- ASSIGNMENT -
Output the listing exactly, leaving out no line.

- EXERCISE DATA -
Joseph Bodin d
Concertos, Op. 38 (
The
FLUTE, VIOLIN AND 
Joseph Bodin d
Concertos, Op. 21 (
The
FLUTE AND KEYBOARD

- SOLUTION -
Joseph Bodin d
Concertos, Op. 38 (
The
FLUTE, VIOLIN AND 
Joseph Bodin d
Concertos, Op. 21 (
The
FLUTE AND KEYBOARD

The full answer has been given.